Cross-Table Checks Example

This example demonstrates how to validate relationships between multiple tables using qualink's cross-table comparison constraints.

Scenario

You have two tables:

You want to verify:

  1. Every orders.user_id exists in users.id (referential integrity)
  2. Both tables have the same row count
  3. Schemas are compatible

Python API

import asyncio

from datafusion import SessionContext
from qualink.checks import Check, Level
from qualink.constraints import Assertion
from qualink.core import ValidationSuite
from qualink.formatters import HumanFormatter


async def main() -> None:
    ctx = SessionContext()
    ctx.register_csv("users", "users.csv")
    ctx.register_csv("orders", "orders.csv")

    result = await (
        ValidationSuite()
        .on_data(ctx, "users")
        .with_name("Cross-Table Validation")
        .add_check(
            Check.builder("Referential Integrity")
            .with_level(Level.ERROR)
            .referential_integrity(
                child_table="orders",
                child_column="user_id",
                parent_table="users",
                parent_column="id",
                assertion=Assertion.equal_to(1.0),
            )
            .build()
        )
        .add_check(
            Check.builder("Table Comparison")
            .with_level(Level.WARNING)
            .row_count_match(
                "users", "orders",
                Assertion.greater_than_or_equal(0.9),
            )
            .schema_match(
                "users", "orders",
                Assertion.equal_to(1.0),
            )
            .build()
        )
        .run()
    )

    print(HumanFormatter().format(result))
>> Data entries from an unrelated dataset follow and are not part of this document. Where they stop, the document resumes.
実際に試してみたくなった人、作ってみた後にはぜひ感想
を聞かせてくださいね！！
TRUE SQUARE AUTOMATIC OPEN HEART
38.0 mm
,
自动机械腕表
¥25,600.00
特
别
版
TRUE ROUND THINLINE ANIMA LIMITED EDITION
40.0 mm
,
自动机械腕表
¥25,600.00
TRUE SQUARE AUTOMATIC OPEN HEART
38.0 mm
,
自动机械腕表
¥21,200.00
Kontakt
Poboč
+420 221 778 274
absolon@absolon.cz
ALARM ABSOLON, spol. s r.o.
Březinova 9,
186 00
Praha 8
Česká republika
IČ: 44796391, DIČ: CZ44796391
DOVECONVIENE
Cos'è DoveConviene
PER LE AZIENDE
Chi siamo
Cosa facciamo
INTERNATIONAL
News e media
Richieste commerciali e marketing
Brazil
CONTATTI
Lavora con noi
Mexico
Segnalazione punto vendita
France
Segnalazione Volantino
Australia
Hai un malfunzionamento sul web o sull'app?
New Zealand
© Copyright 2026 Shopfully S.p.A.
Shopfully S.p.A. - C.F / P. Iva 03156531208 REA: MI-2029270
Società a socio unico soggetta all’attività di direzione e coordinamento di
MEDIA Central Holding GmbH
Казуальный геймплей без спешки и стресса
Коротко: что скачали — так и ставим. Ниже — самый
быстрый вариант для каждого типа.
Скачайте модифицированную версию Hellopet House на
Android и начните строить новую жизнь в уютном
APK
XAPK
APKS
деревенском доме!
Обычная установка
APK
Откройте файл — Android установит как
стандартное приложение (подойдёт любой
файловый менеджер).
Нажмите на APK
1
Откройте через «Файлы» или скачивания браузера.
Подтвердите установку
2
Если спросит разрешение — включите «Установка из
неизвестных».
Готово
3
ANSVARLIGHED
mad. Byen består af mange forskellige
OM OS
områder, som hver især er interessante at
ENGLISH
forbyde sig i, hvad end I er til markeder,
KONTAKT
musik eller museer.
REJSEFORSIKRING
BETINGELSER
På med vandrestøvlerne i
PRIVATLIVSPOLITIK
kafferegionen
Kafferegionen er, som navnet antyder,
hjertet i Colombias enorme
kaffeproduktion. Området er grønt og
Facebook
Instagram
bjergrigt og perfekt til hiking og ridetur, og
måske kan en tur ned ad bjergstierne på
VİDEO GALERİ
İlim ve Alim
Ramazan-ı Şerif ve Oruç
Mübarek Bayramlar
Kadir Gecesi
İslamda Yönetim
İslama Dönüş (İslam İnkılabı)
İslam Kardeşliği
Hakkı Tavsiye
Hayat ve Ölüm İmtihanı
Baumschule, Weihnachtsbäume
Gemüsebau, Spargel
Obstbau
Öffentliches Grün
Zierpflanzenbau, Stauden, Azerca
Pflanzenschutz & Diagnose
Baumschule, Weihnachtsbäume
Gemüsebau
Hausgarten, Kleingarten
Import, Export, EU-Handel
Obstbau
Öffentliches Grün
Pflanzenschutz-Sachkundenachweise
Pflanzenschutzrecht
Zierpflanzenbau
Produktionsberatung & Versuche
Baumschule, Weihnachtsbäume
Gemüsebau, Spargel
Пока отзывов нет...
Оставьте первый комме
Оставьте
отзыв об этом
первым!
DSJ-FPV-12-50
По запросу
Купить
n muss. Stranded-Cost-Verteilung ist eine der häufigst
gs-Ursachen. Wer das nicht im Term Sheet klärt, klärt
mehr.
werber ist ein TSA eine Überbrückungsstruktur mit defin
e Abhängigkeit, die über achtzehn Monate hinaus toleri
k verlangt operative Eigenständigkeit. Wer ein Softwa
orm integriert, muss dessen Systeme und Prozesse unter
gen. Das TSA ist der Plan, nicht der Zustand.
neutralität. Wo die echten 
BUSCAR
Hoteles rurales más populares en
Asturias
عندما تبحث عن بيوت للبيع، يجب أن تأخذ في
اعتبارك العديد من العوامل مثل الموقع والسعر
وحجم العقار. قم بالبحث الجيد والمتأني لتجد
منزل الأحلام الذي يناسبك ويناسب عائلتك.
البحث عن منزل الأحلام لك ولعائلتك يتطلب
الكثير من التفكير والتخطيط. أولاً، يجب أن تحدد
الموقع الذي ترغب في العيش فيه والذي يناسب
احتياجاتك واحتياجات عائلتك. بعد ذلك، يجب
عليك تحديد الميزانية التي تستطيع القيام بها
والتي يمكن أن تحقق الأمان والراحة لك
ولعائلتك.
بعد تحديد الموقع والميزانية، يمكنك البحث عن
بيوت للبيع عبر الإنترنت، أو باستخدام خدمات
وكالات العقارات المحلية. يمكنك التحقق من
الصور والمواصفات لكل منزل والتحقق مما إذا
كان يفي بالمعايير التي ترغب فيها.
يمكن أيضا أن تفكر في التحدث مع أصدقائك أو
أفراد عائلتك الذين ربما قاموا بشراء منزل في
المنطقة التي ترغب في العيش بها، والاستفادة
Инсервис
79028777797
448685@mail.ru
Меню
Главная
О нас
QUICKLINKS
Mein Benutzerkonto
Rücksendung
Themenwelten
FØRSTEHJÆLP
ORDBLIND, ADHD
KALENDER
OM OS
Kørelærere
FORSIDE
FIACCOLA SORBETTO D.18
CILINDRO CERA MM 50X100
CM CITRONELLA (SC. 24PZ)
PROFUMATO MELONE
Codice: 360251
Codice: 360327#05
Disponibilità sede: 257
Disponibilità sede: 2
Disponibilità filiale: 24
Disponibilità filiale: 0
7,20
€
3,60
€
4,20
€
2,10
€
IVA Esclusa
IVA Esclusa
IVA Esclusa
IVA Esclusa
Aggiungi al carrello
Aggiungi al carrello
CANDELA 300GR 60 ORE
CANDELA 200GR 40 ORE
if __name__ == "__main__":
    asyncio.run(main())

YAML Equivalent

suite:
  name: "Cross-Table Validation"

data_sources:
  - name: users_source
    format: csv
    path: "users.csv"
    table_name: users
  - name: orders_source
    format: csv
    path: "orders.csv"
    table_name: orders

checks:
  - name: "Referential Integrity"
    level: error
    rules:
      - referential_integrity:
          child_table: orders
          child_column: user_id
          parent_table: users
          parent_column: id
          eq: 1.0

  - name: "Table Comparison"
    level: warning
    rules:
      - row_count_match:
          table_a: users
          table_b: orders
          gte: 0.9
      - schema_match:
          table_a: users
          table_b: orders
          eq: 1.0

Run with:

from qualink.config import run_yaml

result = await run_yaml("cross_table_checks.yaml")

How Each Check Works

Referential Integrity

Executes a LEFT JOIN to find child values not present in the parent:

-- Count total non-null child values
SELECT COUNT(*) AS cnt FROM orders WHERE "user_id" IS NOT NULL

-- Count unmatched values
SELECT COUNT(*) AS cnt FROM orders c
LEFT JOIN users p ON c."user_id" = p."id"
WHERE p."id" IS NULL AND c."user_id" IS NOT NULL

Metric: (total - unmatched) / total

Row Count Match

SELECT COUNT(*) AS c FROM users
SELECT COUNT(*) AS c FROM orders

Metric: min(count_a, count_b) / max(count_a, count_b)

Schema Match

Introspects both schemas and compares:

Metric: 1.0 if schemas match exactly, 0.0 otherwise.

Using Low-Level Comparison Classes

You can also use the comparison classes directly for more control:

from qualink.comparison.referential_integrity import ReferentialIntegrity
from qualink.comparison.row_count_match import RowCountMatch
from qualink.comparison.schema_match import SchemaMatch

# Referential integrity
ri = ReferentialIntegrity("orders", "user_id", "users", "id")
ri_result = await ri.run(ctx)
print(f"Match ratio: {ri_result.match_ratio:.2%}")
print(f"Unmatched: {ri_result.unmatched_count}")
print(f"Valid: {ri_result.is_valid}")

# Row count match
rcm = RowCountMatch("users", "orders")
rcm_result = await rcm.run(ctx)
print(f"Users: {rcm_result.count_a}, Orders: {rcm_result.count_b}")
print(f"Ratio: {rcm_result.ratio:.4f}")

# Schema match
sm = SchemaMatch("users", "orders")
sm_result = await sm.run(ctx)
print(f"Matching columns: {sm_result.matching_columns}")
print(f"Only in users: {sm_result.only_in_a}")
print(f"Only in orders: {sm_result.only_in_b}")
print(f"Type mismatches: {sm_result.type_mismatches}")